### WHAT IS NEEDED
Retype the line where "排水衛生設備工事業 総合設備工事店" appears and each line that follows it down to the last line of the records below. Leave the pictures out.
━━━━━ INFORMATION ━━━━━
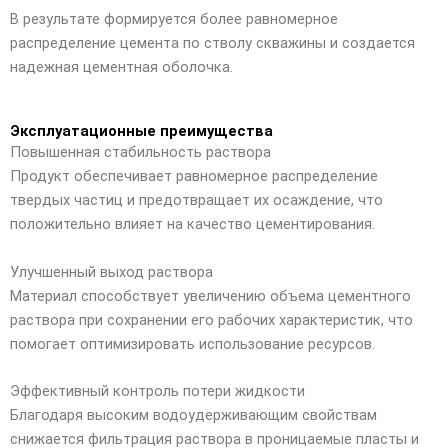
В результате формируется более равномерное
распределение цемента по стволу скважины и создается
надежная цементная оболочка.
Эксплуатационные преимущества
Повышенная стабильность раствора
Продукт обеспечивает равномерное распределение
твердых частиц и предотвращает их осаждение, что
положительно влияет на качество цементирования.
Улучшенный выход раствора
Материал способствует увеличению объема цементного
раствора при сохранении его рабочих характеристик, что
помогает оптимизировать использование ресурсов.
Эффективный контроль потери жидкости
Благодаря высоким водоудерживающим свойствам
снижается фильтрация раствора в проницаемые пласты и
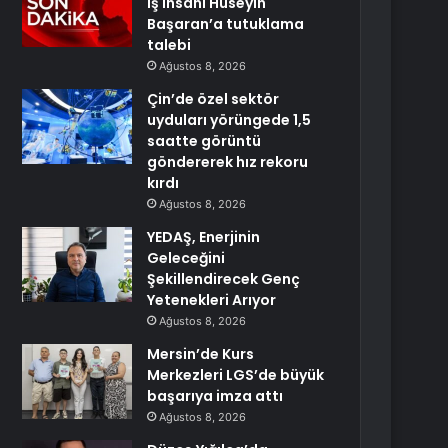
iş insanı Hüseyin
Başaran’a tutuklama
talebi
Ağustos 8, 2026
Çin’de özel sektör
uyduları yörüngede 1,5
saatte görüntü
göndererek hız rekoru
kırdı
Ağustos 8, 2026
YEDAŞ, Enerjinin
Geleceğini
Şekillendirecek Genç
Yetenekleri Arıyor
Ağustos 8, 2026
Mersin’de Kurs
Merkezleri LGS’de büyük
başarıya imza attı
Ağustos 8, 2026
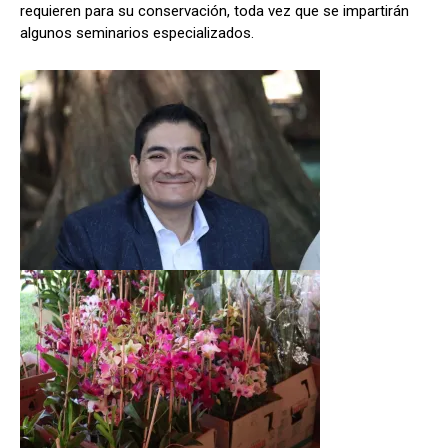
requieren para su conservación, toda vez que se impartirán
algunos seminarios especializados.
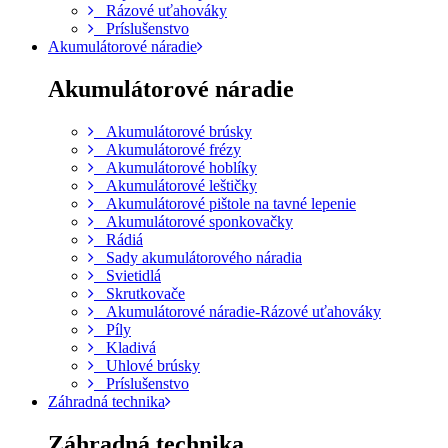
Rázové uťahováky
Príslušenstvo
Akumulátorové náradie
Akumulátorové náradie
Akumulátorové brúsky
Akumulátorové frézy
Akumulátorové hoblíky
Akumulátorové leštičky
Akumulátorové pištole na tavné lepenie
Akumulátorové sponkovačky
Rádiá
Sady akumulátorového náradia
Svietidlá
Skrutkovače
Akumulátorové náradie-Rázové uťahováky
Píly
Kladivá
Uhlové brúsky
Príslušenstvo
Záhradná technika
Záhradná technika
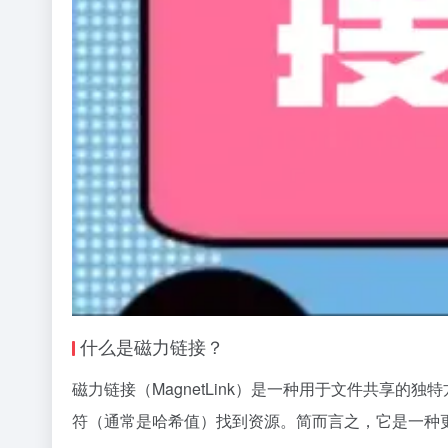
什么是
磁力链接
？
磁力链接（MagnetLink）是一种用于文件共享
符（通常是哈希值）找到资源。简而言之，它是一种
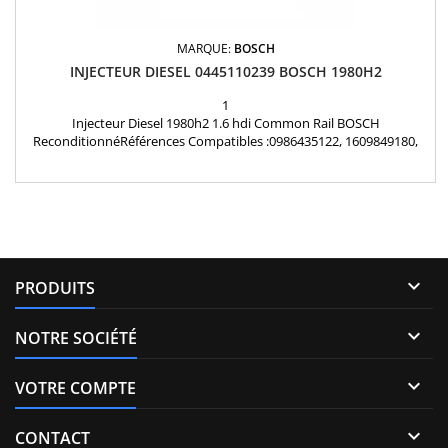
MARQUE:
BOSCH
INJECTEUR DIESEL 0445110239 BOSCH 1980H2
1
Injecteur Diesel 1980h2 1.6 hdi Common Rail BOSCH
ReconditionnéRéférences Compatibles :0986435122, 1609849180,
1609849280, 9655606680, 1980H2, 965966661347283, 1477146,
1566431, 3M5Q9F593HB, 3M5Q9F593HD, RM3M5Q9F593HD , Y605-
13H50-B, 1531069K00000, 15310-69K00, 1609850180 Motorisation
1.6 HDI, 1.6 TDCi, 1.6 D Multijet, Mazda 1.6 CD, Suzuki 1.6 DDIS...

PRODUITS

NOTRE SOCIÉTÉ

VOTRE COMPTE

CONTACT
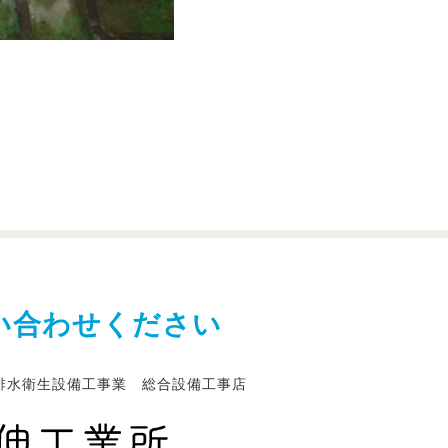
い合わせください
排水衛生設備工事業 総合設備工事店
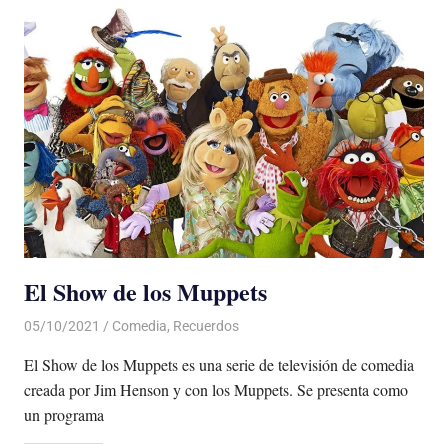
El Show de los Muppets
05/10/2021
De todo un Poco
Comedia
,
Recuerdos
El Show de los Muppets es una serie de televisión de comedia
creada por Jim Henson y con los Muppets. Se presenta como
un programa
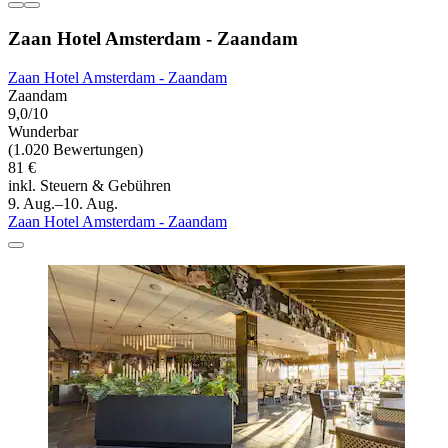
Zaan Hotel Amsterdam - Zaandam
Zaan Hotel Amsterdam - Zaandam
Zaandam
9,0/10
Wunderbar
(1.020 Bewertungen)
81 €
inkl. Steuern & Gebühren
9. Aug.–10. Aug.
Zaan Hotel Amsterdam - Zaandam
━━━━━
### ANSWER BELOW
排水衛生設備工事業 総合設備工事店
El Show de los Muppets
05/10/2021
De todo un Poco
Comedia
,
Recuerdos
El Show de los Muppets es una serie de televisión de comedia
creada por Jim Henson y con los Muppets. Se presenta como
un programa
Zaan Hotel Amsterdam - Zaandam
Zaan Hotel Amsterdam - Zaandam
Zaandam
9,0/10
Wunderbar
(1.020 Bewertungen)
81 €
inkl. Steuern & Gebühren
9. Aug.–10. Aug.
Zaan Hotel Amsterdam - Zaandam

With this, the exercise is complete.